La désignation anticipée d'une personne de confiance

- La personne de confiance dans le champ sanitaire. - Créé par la loi du 5 mars 2002 (dite « loi Kouchner ») , puis renforcé à plusieurs reprises depuis lors , l'article L. 1111-6 du Code de la santé publique dispose que, dans le domaine de la santé, « toute personne majeure peut désigner une personne de confiance qui peut être un parent, un proche ou le médecin traitant et qui sera consultée au cas où elle-même serait hors d'état d'exprimer sa volonté et de recevoir l'information nécessaire à cette fin ». Et le texte de préciser, dans l'hypothèse où le patient est lucide, que « si le patient le souhaite, la personne de confiance l'accompagne dans ses démarches et assiste aux entretiens médicaux afin de l'aider dans ses décisions ».
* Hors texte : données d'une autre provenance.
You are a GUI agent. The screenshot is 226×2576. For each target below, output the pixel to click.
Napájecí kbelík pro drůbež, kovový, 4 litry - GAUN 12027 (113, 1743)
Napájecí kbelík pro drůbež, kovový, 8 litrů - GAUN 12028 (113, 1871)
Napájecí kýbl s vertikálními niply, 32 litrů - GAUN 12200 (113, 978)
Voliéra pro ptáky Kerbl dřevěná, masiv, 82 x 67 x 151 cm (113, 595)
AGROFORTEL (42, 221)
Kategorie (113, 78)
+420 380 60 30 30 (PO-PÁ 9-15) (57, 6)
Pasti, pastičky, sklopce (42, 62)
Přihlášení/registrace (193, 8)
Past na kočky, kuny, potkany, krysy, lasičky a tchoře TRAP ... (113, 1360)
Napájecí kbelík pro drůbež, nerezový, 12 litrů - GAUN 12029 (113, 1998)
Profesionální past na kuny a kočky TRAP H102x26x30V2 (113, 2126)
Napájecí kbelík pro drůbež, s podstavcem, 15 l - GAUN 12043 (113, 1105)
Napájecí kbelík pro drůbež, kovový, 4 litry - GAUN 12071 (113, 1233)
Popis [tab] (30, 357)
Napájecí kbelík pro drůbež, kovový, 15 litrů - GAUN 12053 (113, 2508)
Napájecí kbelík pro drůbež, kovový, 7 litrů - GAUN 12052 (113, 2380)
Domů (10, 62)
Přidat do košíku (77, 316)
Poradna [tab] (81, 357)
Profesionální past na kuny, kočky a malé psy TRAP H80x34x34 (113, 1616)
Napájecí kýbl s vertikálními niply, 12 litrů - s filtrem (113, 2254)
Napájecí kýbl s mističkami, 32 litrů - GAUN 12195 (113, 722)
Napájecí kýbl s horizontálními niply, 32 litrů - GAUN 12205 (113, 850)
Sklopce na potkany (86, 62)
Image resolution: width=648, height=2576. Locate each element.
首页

La loi du 2 février 2016 a précisé le rôle de la personne de confiance, qui est de rendre compte de la volonté du « désignant », d'en être le témoin, étant ici précisé que « son témoignage prévaut sur tout autre témoignage ». La désignation écrite doit être cosignée par la personne de confiance, qui consent ainsi expressément à exercer cette mission délicate. Elle est révisable et révocable à tout moment. Si cette désignation peut être faite lors d'une hospitalisation dans un établissement de santé, elle peut aussi être réalisée de manière anticipée et se muer alors en mesure de prévoyance.
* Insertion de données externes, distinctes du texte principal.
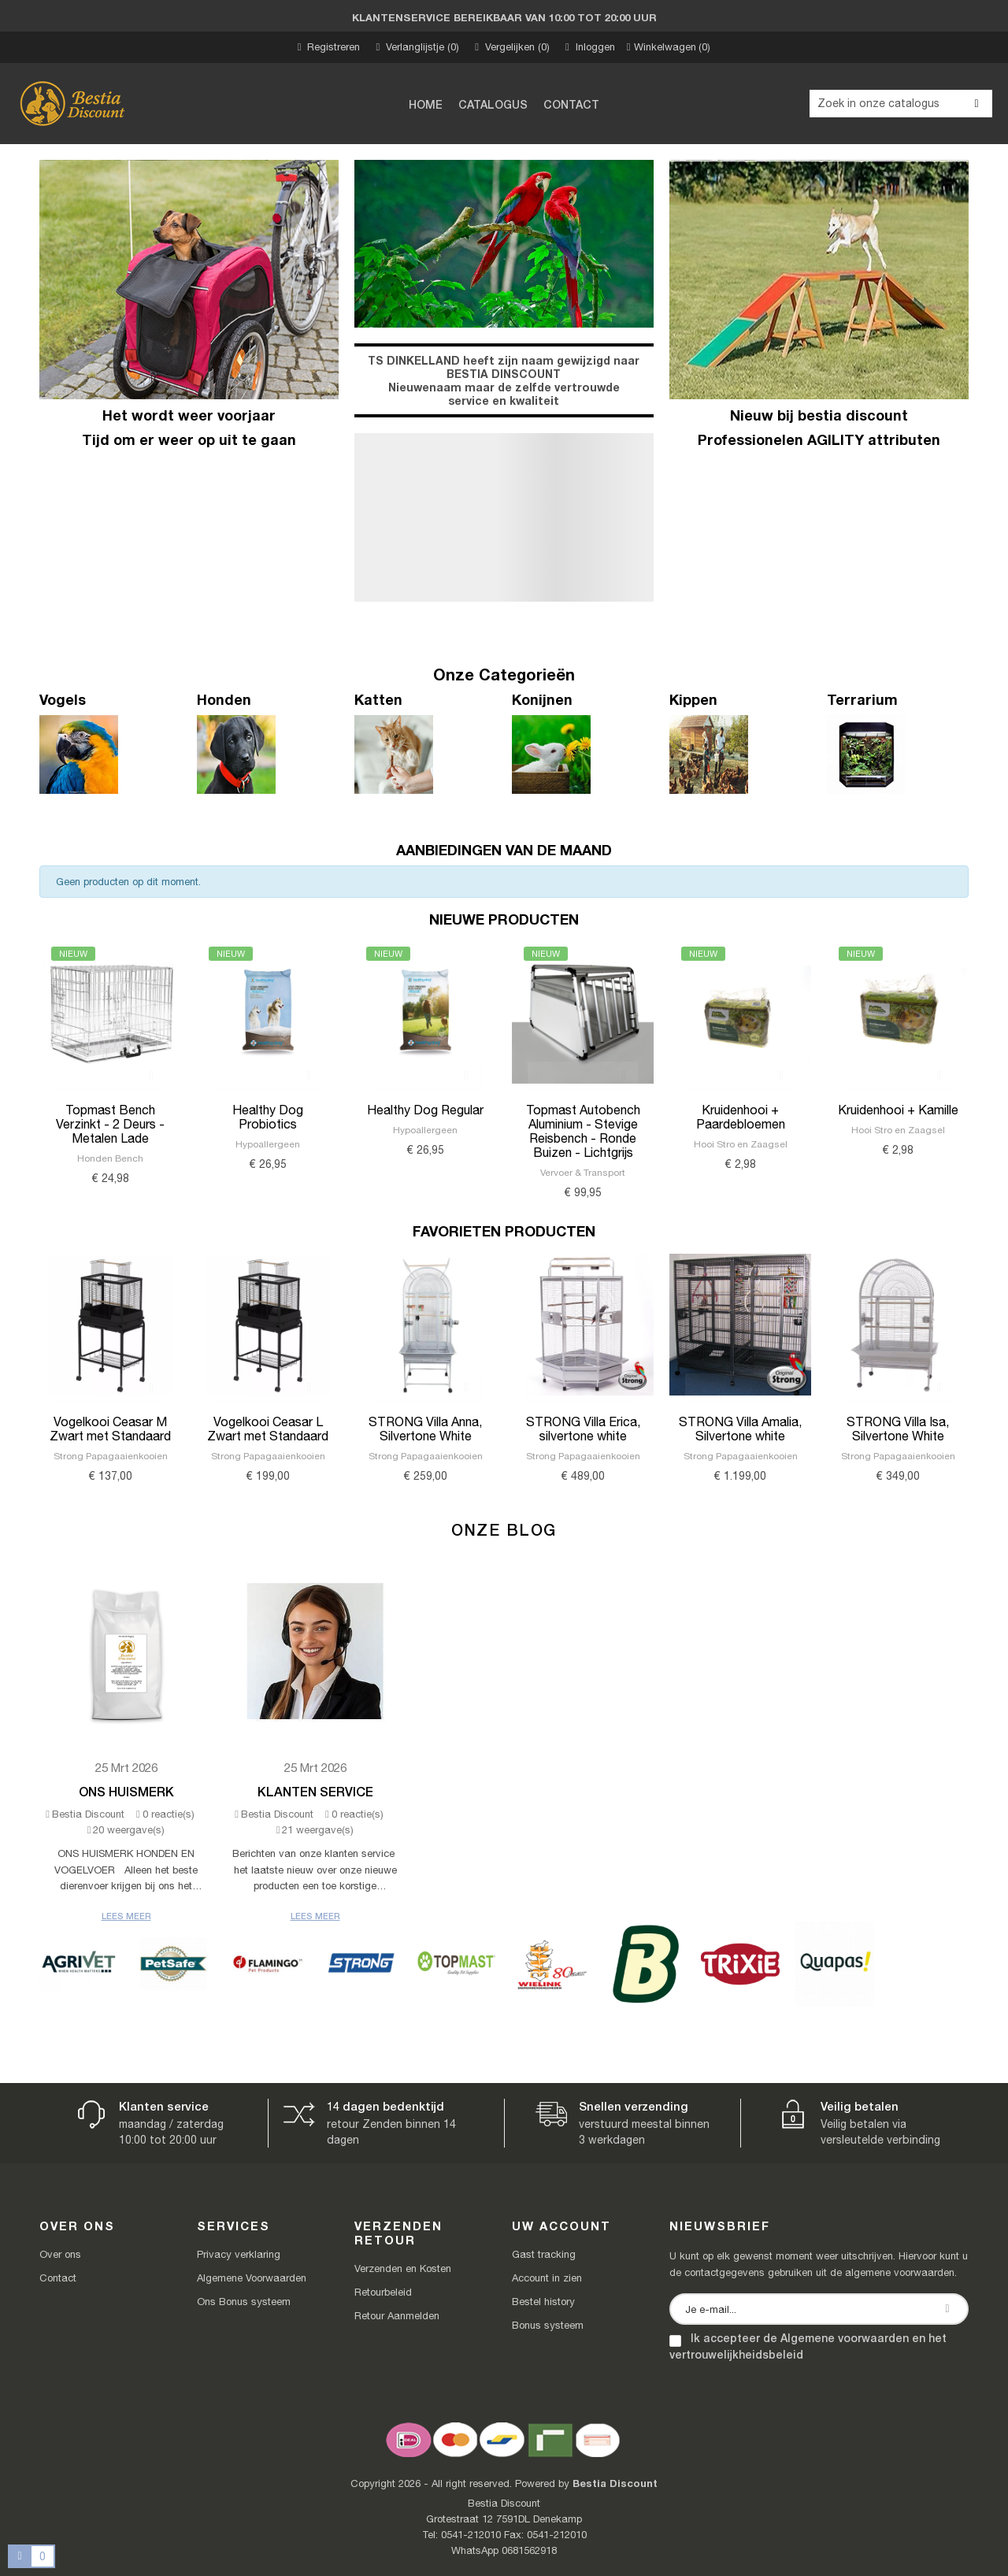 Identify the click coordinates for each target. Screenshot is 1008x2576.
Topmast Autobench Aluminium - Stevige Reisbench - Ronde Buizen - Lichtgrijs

- La personne de confiance dans le champ du médico-social. - Initialement limitée par l'article L. 1111-6 du Code de la santé publique au strict domaine de la santé, la présence d'une personne de confiance dans des missions repensées aux côtés de la personne reconnue comme particulièrement vulnérable avait été souhaitée par de nombreux acteurs .
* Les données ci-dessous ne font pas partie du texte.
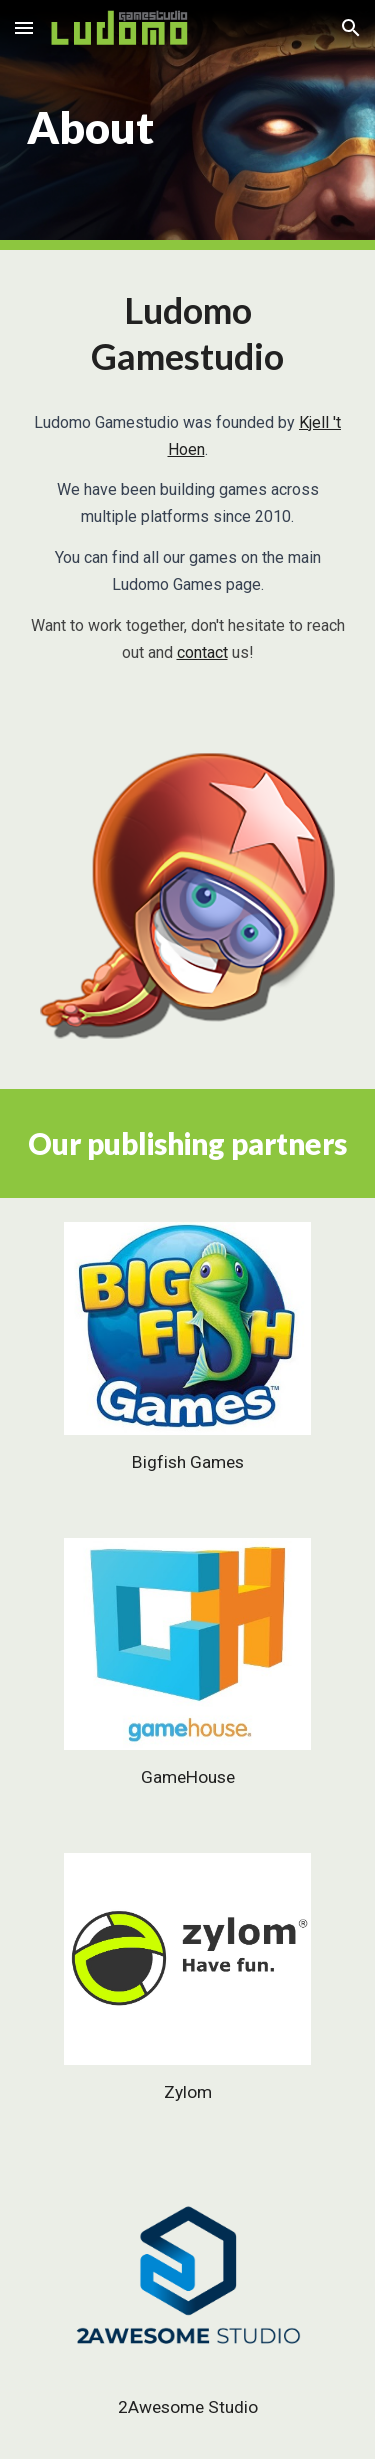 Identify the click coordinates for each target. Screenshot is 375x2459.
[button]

Sensible à ces souhaits, la loi no 2015-1776 du 28 décembre 2015 a introduit la personne de confiance dans le domaine médico-social. En vertu de l'article L. 311-5-1 du Code de l'action sociale et des familles : « Lors de toute prise en charge dans un établissement ou un service social ou médico-social, il est proposé à la personne majeure accueillie de désigner, si elle ne l'a pas déjà fait, une personne de confiance dans les conditions définies au premier alinéa de l'article L. 1111-6 du Code de la santé publique » . Cette désignation est valable sans limitation de durée, à moins que le « désignant » n'en dispose autrement. La personne de confiance visée par le texte peut être la même personne ou une personne différente que celle qui est visée à l'article L. 1111-6, selon le souhait du « désignant » lui-même.
Par ailleurs, l'article L. 311-4 du Code de l'action sociale et des familles dispose qu'à l'occasion de la conclusion d'un contrat de séjour dans un établissement, lors d'un entretien, le cas échéant, en présence de la personne de confiance désignée en application de l'article L. 311-5-1, « le directeur de l'établissement ou toute autre personne formellement désignée par lui recherche, chaque fois que nécessaire avec la participation du médecin coordonnateur de l'établissement, le consentement de la personne à être accueillie, sous réserve de l'application du dernier alinéa de l'article 459-2 du Code civil », après l'avoir informé de ses droits et s'être s'assuré de leur compréhension. Préalablement à l'entretien, dans des conditions définies par décret, il l'informe de la possibilité de désigner une personne de confiance.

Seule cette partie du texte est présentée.